Arcadia State Bank v. Nelson

Decision Date09 May 1986
Docket NumberNo. 85-226,85-226
Citation386 N.W.2d 451,222 Neb. 704
PartiesARCADIA STATE BANK, a Nebraska Corporation, Appellant, v. Carl R. NELSON et al., Appellees.
CourtNebraska Supreme Court

Syllabus by the Court

1. Replevin. Replevin is an action for possession only and does not properly lie against one who is not, at the time of the commencement of the action, in possession of any of the property sought to be recovered.

2. Replevin: Liability. The object of an action of replevin is to recover specific personal property, and liability for the value of the property accrues only if a return of the property cannot be had.
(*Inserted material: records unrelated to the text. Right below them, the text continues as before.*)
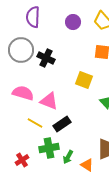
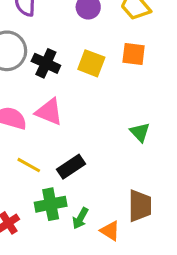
yellow square: (84, 80) -> (91, 63), moved
pink triangle: (49, 101) -> (49, 112), moved

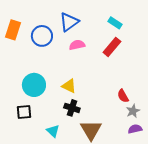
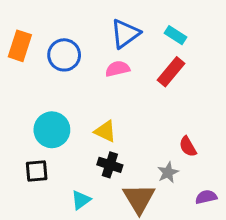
blue triangle: (69, 22) -> (125, 34), moved
gray star: (133, 111) -> (168, 173), moved
cyan triangle: (53, 131) -> (81, 200), turned 40

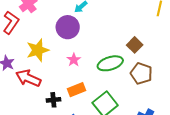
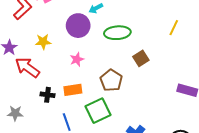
yellow star: (38, 50) -> (43, 42), size x0.7
green ellipse: (110, 63) -> (117, 33), moved
brown pentagon: (141, 73) -> (111, 80), moved

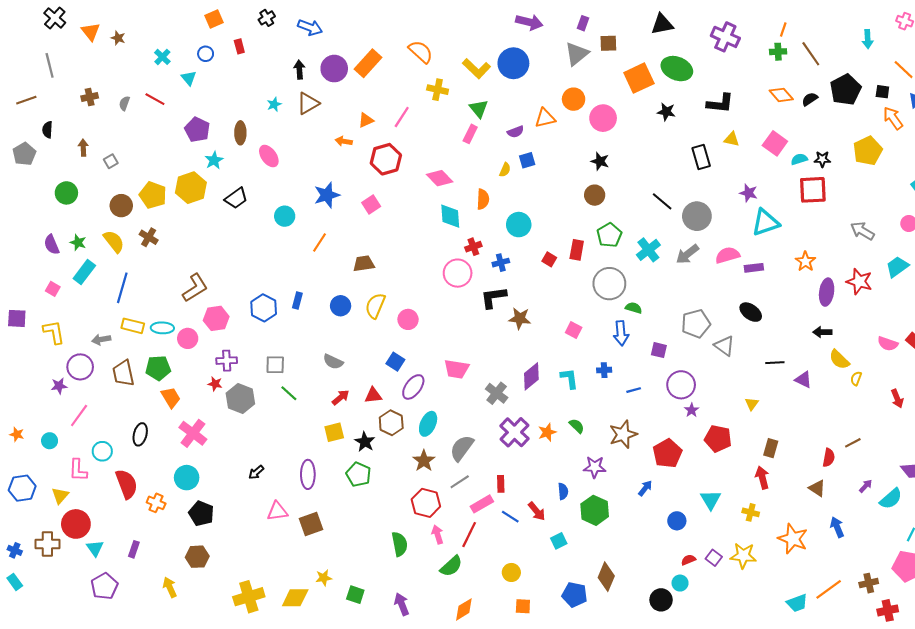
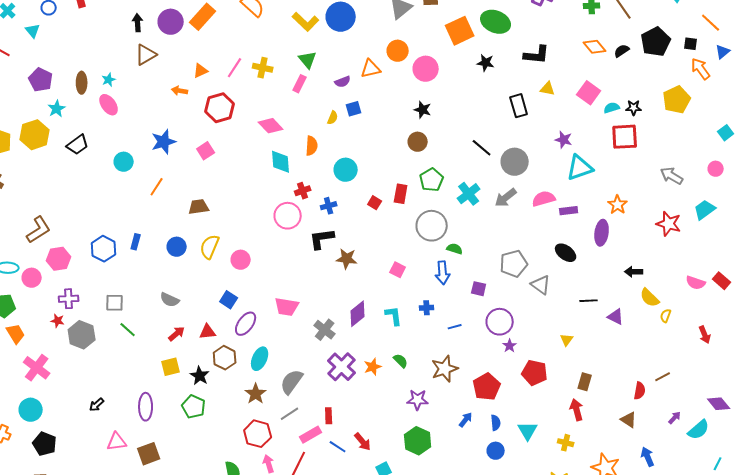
yellow cross: (438, 90) -> (263, 68), moved
cyan star: (274, 104) -> (109, 80), moved
purple ellipse: (827, 292) -> (602, 233), moved
blue semicircle: (563, 491) -> (496, 423), moved

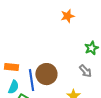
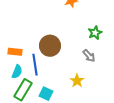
brown circle: (46, 74) -> (50, 46), moved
3. Replevin: Parties. One who claims title to or the right to the possession of property replevied, adversely to the plaintiff, is not a necessary party.

4. Replevin: Parties. The person in possession of the property sought to be replevied is ordinarily the proper and only necessary party defendant.

5. Replevin: Parties. Replevin will not lie against one who is not detaining the property when the writ is sued out. It is the condition of things when the suit is commenced which furnishes the ground for the action.

6. Replevin. As a general rule, since the main issue in a replevin action is one of title and right to possession, all matters foreign thereto must be excluded from consideration and are not available as defenses.

7. Replevin: Proof. The burden is on the plaintiff in replevin to establish facts necessary for him to recover, and these must be shown to have existed at the time the action was commenced. The gist of a replevin action is the unlawful detention of the property at the inception of the suit and the rights of the parties with respect to possession of the property at that time.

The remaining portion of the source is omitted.